Some evidence suggests even a few early bouts of sunburn in childhood can be enough to trigger the cellular changes in moles that lead to skin cancer later in life.

Researchers studied 304 patients who had developed melanomas and compared them with a similar-sized group of healthy controls.

After collecting data on skin type, sun exposure and family history of the disease, the researchers looked at how diets differed between the two groups.
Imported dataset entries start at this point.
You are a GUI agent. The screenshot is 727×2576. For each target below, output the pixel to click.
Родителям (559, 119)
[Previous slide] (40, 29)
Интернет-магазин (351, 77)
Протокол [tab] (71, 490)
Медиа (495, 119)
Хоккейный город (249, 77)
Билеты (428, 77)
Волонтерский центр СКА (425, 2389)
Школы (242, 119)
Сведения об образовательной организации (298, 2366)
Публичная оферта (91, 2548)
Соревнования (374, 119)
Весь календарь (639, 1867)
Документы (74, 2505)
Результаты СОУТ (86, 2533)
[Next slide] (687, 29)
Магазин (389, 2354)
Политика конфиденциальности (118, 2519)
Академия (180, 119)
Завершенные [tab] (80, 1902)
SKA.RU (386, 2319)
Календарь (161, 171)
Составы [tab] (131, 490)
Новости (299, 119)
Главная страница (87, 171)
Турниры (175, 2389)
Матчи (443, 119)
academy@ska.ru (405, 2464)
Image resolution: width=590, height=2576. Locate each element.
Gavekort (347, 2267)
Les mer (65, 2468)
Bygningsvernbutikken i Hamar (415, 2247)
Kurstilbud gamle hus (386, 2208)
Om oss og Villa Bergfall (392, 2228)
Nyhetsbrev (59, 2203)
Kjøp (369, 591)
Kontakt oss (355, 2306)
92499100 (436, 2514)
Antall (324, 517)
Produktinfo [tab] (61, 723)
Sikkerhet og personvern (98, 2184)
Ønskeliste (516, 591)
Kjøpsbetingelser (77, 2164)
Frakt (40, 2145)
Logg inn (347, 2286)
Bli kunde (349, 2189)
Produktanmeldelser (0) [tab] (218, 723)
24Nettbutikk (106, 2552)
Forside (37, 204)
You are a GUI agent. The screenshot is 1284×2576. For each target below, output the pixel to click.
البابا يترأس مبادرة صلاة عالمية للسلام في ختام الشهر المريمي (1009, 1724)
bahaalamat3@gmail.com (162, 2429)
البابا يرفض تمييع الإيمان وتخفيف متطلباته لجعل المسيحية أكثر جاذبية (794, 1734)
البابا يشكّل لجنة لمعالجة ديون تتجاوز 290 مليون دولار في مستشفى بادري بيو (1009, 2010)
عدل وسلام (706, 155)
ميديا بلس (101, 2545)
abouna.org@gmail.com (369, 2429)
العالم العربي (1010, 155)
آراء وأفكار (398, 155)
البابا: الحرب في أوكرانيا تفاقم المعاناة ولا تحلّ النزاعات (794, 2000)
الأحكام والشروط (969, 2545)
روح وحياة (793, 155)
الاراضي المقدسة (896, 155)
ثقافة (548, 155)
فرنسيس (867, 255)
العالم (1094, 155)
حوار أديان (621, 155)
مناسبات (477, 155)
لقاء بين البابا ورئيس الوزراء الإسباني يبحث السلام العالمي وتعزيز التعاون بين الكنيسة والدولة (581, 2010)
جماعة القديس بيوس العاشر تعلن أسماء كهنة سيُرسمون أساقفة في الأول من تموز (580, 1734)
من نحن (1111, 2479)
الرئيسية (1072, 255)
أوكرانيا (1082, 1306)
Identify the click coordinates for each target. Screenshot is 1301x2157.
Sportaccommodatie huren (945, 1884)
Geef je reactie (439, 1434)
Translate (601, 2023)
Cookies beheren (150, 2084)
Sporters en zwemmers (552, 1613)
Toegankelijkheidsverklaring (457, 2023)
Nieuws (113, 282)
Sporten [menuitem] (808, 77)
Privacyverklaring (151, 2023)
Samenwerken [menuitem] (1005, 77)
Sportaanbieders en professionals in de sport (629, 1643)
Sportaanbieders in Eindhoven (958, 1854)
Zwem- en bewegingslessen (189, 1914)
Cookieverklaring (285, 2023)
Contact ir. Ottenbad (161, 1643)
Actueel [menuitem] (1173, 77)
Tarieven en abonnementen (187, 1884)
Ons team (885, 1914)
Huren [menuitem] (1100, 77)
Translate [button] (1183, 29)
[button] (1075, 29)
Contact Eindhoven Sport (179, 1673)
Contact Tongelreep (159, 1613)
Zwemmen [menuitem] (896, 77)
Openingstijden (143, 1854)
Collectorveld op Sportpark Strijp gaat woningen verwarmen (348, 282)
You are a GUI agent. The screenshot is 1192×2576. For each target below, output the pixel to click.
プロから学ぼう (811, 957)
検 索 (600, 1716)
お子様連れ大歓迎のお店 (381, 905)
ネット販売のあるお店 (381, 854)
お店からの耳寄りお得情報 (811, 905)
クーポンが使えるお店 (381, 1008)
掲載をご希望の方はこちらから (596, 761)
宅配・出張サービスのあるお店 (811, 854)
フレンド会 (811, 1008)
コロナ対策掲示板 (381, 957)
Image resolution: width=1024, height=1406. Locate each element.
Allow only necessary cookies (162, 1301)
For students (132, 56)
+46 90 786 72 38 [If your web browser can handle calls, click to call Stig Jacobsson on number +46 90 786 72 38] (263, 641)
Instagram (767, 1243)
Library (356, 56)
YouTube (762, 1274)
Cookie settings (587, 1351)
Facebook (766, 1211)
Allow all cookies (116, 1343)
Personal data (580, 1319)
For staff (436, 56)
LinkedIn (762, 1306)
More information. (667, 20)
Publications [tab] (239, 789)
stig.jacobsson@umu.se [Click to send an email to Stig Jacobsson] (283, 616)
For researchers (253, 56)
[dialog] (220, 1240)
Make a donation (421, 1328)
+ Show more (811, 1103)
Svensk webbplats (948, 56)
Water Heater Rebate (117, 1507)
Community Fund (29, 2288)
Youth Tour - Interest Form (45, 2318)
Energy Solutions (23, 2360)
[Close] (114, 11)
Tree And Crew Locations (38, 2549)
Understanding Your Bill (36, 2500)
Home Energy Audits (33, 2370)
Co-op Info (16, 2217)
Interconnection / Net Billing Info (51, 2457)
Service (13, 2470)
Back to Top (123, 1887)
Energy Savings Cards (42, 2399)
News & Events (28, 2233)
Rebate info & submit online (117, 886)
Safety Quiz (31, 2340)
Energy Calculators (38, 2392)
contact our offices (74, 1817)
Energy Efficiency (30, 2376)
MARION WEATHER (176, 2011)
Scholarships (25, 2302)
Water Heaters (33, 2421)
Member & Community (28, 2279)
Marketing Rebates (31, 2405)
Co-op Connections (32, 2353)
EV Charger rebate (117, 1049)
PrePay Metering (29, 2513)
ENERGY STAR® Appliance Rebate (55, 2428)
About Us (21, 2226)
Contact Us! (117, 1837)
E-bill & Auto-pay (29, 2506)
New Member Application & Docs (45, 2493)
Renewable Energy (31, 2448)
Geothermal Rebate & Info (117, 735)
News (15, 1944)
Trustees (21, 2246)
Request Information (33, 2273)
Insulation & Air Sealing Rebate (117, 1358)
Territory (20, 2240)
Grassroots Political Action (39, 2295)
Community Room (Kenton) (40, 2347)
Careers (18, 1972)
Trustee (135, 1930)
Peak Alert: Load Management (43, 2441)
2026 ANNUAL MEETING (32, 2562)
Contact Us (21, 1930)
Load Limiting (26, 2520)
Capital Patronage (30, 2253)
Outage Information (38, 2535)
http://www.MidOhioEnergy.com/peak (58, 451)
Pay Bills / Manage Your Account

Those who ate citrus fruits every day – such as oranges or lemons – and green leafy vegetables such as spinach more than five times a week were 50 per cent less likely to have cancer.

Similar benefits were seen from fresh herbs, especially rosemary, while eating oily fish such as sardines or salmon more than once a week slashed the odds of a melanoma by 35 per cent.

Tomatoes, however, did not have a protective effect, along with meat, liver, cheese, butter, eggs and milk.

In a report on their findings, the researchers said all the foods that helped are known to be rich in anti-cancer compounds called polyphenols.

These can protect the body’s cells against the damaging effects of oxidative stress, a process by which oxygen-rich molecules can attack and destroy cells in much the same way as rust rots a car.

But Dr Jodie Moffat, health information officer at Cancer Research UK, said the study was too small to prove a Mediterranean diet reduced the risk of melanoma.

She added: “By far the greatest risk factor is excessive sun exposure. People can reduce their risk of developing melanoma by enjoying the sun safely and taking care not to burn.”